## What is expected
Where the string "windows" shows up in a line of the records, copy that line.

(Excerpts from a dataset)
^^^^

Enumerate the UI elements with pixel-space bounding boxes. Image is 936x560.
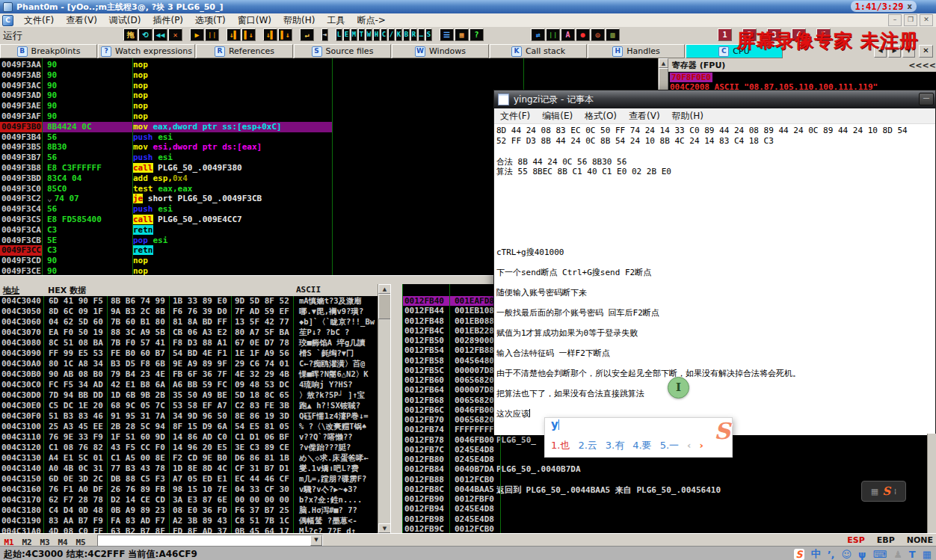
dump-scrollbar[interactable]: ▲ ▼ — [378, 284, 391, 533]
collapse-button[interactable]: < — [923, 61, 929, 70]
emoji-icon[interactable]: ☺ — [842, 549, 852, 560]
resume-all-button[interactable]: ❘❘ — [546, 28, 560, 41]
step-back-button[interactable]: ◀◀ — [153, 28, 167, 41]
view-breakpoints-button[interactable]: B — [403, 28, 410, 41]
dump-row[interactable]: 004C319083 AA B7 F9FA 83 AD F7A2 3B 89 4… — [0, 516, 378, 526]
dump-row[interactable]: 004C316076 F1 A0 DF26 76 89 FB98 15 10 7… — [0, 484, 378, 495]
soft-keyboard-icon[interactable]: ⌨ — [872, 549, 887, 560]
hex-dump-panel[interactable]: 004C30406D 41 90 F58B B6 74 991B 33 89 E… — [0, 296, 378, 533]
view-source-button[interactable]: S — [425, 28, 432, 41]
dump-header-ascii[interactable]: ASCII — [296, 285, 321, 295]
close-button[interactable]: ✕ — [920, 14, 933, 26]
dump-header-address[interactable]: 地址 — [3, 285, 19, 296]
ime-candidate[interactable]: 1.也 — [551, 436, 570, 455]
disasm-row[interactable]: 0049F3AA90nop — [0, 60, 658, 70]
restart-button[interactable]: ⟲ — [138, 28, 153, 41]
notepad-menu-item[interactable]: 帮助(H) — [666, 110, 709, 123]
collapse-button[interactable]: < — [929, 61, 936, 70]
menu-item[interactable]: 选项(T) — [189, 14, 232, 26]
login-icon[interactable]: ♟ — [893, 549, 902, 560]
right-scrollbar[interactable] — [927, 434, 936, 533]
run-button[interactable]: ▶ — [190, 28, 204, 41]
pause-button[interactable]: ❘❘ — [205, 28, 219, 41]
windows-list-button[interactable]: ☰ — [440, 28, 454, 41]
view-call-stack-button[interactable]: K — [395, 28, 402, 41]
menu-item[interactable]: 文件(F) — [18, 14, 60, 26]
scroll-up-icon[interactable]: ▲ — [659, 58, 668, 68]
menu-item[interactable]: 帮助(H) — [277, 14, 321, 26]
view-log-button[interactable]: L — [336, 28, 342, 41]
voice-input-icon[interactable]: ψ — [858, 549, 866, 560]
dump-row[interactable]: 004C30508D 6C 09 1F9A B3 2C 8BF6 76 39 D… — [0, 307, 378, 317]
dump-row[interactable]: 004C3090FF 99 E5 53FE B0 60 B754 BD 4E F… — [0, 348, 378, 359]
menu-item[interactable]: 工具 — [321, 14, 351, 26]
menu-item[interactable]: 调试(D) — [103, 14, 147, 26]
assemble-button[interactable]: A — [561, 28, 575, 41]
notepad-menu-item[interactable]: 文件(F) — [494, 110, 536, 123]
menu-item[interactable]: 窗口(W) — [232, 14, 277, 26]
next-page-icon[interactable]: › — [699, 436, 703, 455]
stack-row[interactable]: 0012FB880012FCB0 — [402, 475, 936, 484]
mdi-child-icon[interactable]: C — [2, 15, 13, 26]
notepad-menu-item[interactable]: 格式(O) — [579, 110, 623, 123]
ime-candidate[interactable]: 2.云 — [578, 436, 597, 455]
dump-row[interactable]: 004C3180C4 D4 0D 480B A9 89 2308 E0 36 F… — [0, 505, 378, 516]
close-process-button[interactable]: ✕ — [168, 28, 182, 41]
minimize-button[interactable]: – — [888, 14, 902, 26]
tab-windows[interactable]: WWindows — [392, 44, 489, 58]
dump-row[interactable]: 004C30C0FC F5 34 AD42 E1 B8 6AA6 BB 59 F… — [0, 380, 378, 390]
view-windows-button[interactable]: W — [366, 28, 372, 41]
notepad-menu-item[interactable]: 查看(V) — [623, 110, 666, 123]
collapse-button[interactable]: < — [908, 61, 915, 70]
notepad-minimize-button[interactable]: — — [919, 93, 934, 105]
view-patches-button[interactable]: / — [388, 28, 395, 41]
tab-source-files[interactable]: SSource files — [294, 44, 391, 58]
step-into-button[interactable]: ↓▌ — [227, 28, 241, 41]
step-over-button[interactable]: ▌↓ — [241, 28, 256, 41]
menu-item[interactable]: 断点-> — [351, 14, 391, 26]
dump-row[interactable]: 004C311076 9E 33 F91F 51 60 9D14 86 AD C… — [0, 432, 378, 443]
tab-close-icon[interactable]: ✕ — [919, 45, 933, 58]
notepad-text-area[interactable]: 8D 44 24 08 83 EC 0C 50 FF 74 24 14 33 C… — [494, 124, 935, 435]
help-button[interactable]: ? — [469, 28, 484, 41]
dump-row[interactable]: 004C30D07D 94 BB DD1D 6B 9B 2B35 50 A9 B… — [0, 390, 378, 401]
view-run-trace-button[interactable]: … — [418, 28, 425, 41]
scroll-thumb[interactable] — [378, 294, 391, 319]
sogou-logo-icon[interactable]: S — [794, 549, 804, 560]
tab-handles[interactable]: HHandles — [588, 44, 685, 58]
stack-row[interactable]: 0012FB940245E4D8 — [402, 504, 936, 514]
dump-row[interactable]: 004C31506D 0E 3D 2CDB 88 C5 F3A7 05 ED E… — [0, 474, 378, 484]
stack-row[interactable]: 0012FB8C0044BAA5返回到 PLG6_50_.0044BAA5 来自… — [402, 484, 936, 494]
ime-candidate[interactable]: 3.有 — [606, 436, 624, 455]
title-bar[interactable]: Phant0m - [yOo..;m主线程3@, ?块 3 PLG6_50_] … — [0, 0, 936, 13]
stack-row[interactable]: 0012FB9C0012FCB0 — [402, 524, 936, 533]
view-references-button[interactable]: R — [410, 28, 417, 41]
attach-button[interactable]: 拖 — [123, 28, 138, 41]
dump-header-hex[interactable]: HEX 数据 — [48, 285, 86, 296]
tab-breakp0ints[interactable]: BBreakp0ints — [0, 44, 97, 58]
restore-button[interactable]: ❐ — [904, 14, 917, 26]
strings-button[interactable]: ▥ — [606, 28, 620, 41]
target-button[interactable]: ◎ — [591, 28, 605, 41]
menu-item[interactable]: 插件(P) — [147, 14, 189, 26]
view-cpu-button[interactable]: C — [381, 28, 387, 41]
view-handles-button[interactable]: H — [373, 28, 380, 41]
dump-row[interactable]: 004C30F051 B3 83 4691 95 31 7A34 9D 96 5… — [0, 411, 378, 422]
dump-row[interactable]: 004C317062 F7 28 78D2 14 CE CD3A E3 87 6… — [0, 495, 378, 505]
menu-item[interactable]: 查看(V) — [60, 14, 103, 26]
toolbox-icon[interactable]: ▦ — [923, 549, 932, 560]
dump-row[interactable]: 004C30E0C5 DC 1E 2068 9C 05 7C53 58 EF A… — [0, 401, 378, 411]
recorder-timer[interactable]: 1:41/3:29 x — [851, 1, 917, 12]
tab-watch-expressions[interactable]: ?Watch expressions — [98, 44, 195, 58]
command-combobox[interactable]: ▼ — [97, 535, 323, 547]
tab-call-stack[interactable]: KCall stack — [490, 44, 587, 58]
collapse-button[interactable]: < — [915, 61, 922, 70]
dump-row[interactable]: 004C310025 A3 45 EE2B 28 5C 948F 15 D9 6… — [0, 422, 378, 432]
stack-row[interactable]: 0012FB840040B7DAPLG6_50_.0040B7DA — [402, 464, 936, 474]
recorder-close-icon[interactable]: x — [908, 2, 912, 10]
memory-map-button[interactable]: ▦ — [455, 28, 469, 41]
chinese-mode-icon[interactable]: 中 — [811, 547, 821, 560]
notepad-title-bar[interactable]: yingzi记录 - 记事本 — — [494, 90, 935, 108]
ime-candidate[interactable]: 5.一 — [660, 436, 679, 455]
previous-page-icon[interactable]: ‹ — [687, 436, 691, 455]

^^^^

## Answer box
windows-list-button[interactable]: ☰ — [440, 28, 454, 41]
tab-windows[interactable]: WWindows — [392, 44, 489, 58]
view-windows-button[interactable]: W — [366, 28, 372, 41]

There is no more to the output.